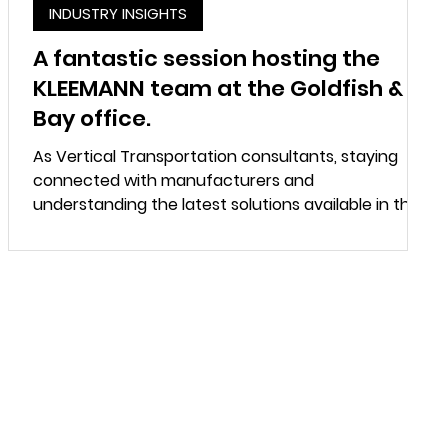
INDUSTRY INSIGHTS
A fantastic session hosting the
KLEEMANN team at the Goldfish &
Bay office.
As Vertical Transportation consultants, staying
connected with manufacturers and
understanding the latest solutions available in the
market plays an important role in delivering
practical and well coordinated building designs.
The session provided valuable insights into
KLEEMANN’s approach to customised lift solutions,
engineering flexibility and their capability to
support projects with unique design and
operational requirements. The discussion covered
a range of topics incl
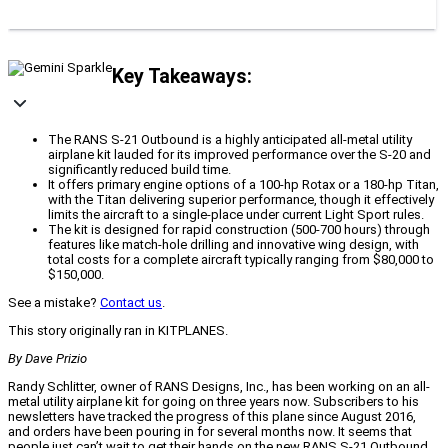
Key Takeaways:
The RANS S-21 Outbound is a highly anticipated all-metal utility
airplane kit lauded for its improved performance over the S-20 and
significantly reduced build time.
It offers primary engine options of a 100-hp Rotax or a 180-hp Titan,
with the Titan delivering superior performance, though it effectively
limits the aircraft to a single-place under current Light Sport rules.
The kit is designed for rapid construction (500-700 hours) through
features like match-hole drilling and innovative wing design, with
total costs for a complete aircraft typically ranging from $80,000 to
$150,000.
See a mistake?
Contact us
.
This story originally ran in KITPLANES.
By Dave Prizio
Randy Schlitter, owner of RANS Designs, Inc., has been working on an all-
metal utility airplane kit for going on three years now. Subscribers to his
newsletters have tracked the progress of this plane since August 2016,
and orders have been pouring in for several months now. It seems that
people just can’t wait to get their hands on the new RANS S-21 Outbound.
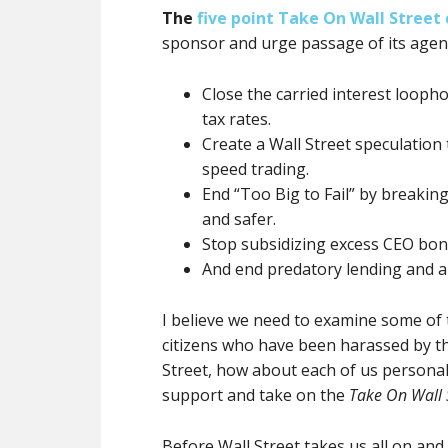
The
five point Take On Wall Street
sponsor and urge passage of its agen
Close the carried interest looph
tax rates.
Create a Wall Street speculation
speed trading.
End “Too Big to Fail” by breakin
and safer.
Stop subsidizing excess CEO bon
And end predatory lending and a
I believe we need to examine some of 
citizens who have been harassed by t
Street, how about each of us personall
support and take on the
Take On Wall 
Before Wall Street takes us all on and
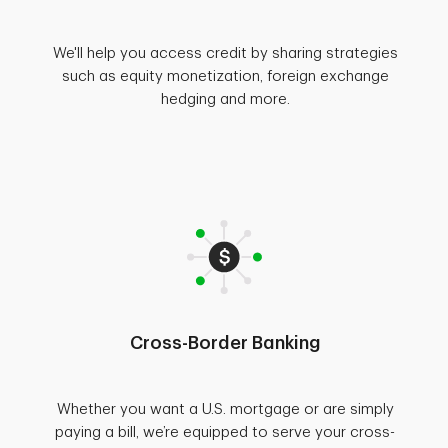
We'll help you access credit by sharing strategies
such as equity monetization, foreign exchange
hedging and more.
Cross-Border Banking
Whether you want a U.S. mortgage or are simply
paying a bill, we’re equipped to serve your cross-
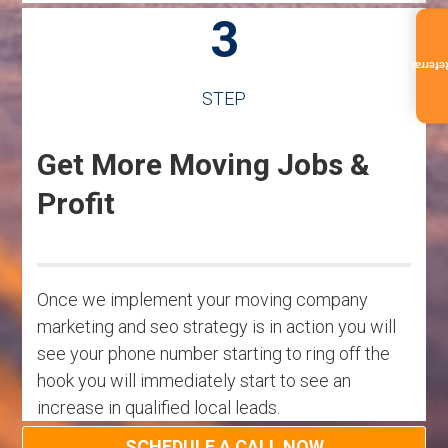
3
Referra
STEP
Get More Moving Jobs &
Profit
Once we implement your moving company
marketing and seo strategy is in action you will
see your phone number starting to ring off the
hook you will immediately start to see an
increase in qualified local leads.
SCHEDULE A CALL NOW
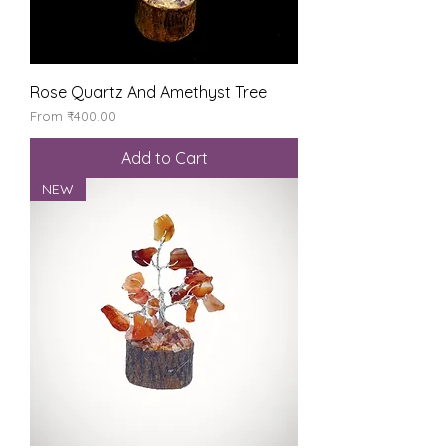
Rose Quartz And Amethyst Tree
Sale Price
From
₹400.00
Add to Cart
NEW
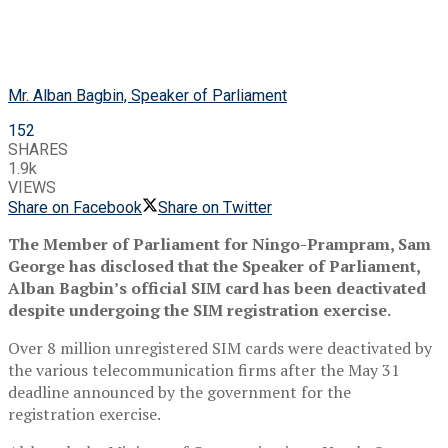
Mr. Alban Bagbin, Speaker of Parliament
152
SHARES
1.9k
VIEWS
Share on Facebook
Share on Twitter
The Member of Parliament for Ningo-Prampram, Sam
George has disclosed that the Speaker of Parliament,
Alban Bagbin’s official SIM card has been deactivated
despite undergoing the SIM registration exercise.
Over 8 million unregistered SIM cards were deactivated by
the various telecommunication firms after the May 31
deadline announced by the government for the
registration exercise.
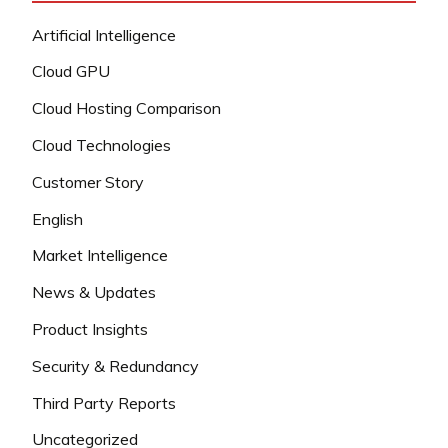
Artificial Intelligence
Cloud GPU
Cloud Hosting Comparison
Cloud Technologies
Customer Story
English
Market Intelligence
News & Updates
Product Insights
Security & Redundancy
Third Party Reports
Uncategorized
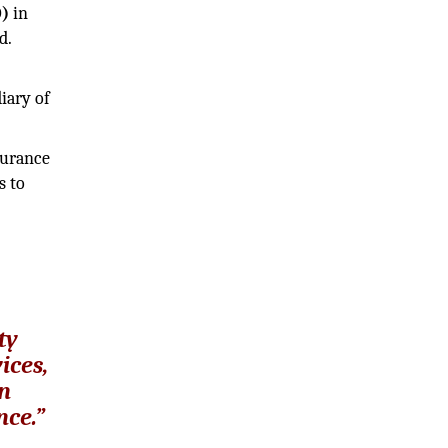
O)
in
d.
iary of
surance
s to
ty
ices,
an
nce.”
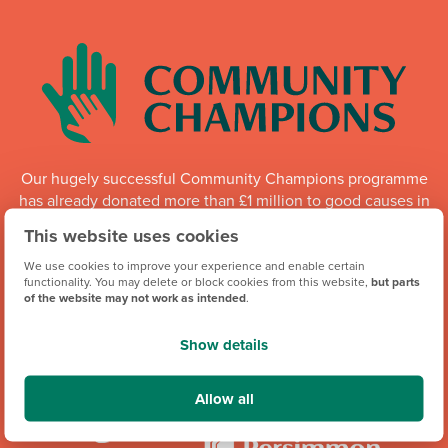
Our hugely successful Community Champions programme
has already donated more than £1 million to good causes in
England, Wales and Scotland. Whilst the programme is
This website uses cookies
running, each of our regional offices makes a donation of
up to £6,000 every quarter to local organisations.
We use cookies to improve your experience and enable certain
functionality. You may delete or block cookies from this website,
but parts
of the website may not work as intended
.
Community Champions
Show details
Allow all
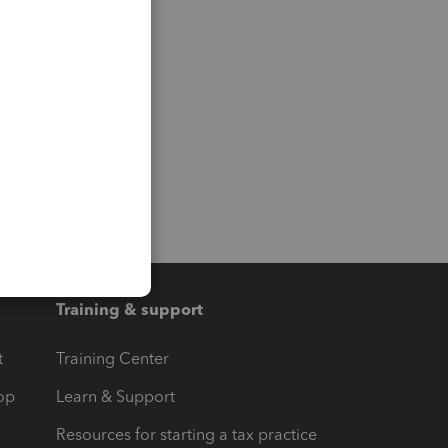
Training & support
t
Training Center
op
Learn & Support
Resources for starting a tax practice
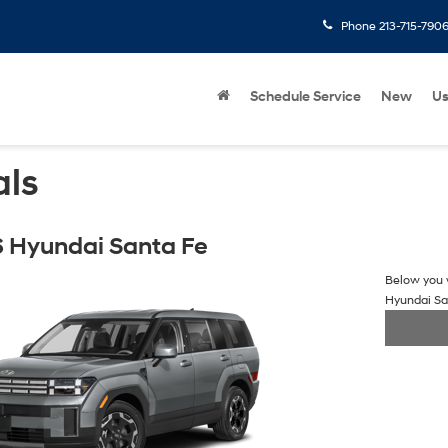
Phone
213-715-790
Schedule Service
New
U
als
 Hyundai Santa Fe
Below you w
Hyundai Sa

· · · ·

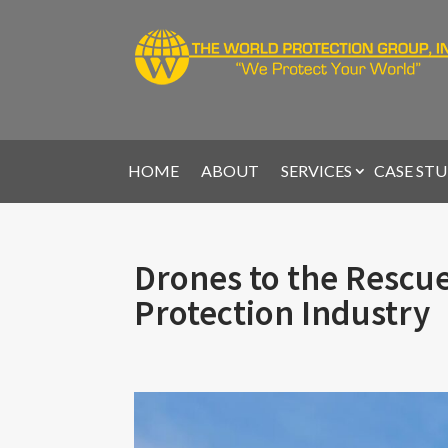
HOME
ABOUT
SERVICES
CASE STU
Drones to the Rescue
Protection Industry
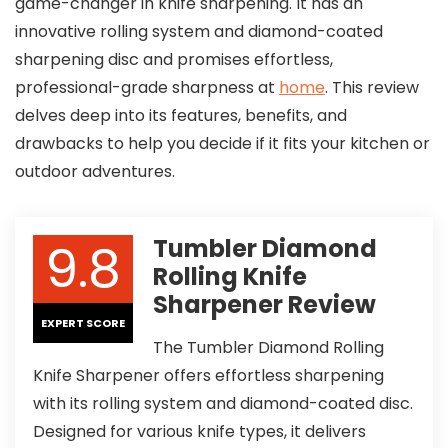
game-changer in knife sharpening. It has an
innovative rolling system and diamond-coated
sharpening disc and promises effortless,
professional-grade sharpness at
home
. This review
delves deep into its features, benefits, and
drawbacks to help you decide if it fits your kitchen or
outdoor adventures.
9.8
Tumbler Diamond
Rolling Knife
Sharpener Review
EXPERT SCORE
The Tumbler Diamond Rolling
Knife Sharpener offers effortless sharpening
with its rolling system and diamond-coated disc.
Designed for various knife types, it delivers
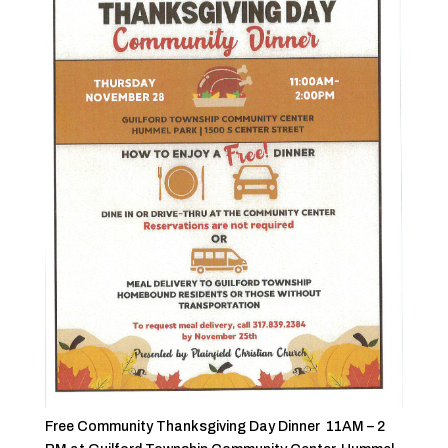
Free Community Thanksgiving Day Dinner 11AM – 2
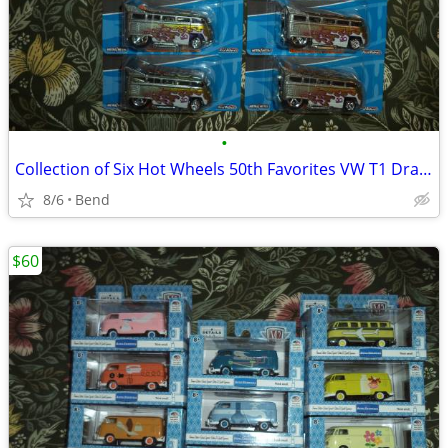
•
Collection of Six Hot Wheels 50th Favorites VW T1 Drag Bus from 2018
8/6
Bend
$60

· · · ·

• Requirement
Find and copy each line above holding "exercise".

• Response to the task
despite undergoing the SIM registration exercise.
registration exercise.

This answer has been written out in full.